=== Exercise description ===
Omit all pictures. Copy exactly the lines from the line containing "06 августа 2026 г." to the end of the listing, with both ends included.

____ Supplied information

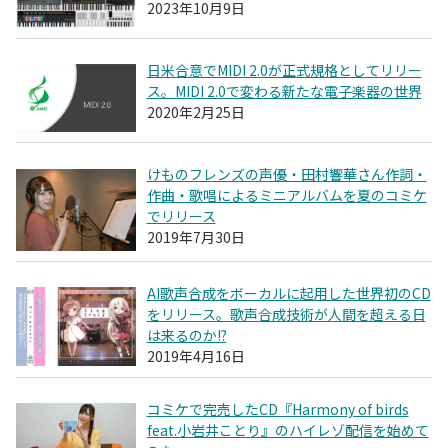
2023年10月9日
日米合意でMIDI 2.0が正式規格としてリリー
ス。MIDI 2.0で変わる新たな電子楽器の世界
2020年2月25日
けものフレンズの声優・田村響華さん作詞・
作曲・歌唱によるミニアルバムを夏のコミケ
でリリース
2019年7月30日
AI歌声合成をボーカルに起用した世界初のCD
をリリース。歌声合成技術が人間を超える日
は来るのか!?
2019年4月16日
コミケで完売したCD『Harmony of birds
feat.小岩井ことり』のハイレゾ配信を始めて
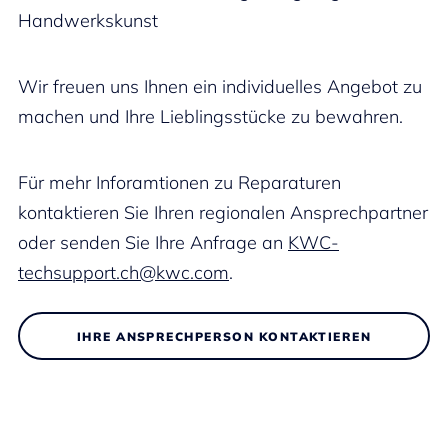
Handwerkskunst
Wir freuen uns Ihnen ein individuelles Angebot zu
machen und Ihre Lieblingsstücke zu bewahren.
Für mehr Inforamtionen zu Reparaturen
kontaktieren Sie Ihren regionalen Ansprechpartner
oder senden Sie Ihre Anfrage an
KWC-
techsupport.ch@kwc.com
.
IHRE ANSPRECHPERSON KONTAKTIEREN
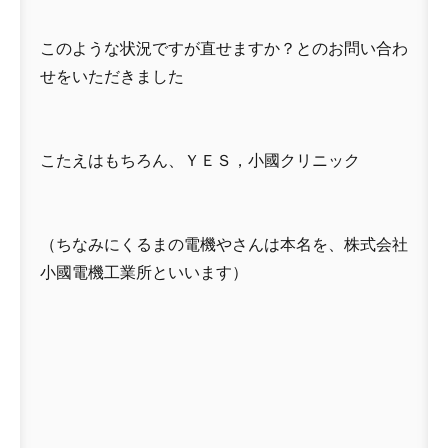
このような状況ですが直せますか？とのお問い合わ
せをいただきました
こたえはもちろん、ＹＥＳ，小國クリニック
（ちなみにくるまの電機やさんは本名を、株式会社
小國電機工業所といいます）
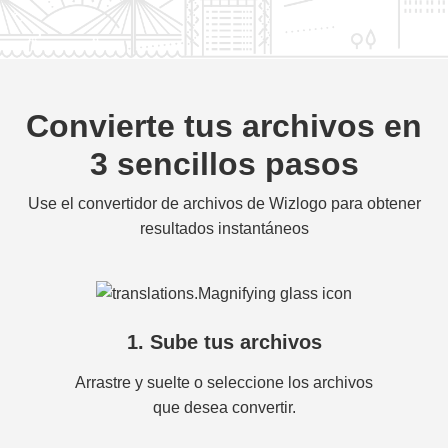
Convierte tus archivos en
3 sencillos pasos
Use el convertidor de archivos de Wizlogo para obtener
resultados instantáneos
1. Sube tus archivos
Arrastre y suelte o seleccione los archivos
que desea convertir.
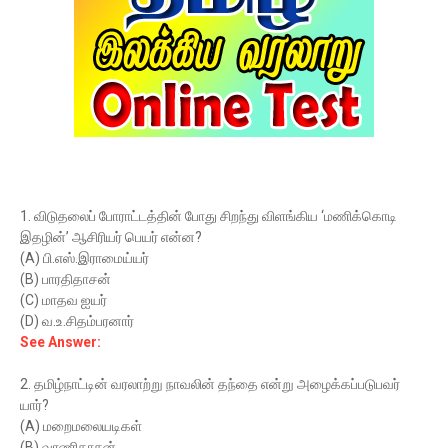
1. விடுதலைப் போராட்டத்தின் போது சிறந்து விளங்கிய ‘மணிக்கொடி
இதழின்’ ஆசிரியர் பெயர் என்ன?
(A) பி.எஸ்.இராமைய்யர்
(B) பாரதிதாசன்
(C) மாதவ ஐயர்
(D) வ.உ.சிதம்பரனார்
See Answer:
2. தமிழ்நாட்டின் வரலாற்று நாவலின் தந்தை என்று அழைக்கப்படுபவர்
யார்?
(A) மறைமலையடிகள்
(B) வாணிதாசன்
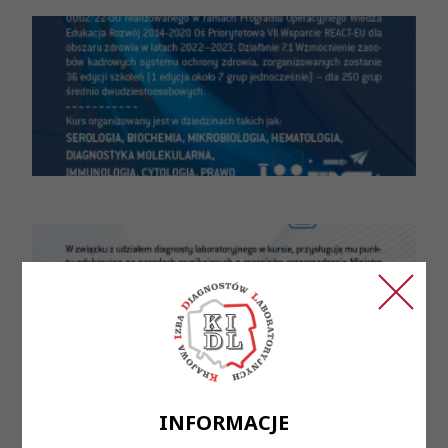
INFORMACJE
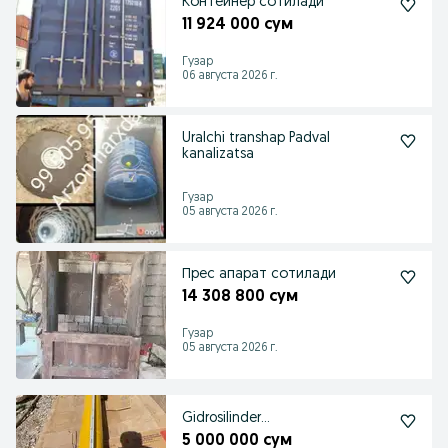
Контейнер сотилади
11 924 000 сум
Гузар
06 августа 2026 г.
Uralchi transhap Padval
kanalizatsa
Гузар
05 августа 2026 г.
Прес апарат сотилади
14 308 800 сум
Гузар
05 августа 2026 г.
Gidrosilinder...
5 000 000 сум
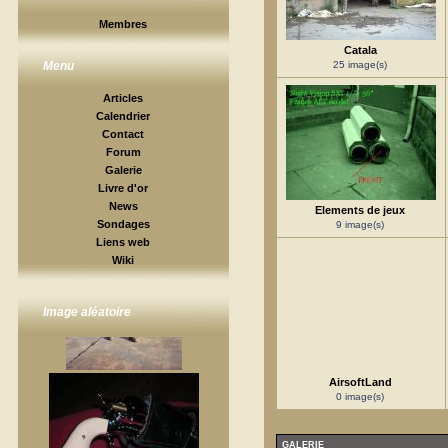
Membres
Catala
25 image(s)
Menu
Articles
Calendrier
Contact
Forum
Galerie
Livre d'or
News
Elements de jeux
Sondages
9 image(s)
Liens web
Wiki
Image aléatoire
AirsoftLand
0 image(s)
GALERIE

________

=== Completed task ===
06 августа 2026 г.
Uralchi transhap Padval
kanalizatsa
Гузар
05 августа 2026 г.
Прес апарат сотилади
14 308 800 сум
Гузар
05 августа 2026 г.
Gidrosilinder...
5 000 000 сум
Membres
Catala
25 image(s)
Menu
Articles
Calendrier
Contact
Forum
Galerie
Livre d'or
News
Elements de jeux
Sondages
9 image(s)
Liens web
Wiki
Image aléatoire
AirsoftLand
0 image(s)
GALERIE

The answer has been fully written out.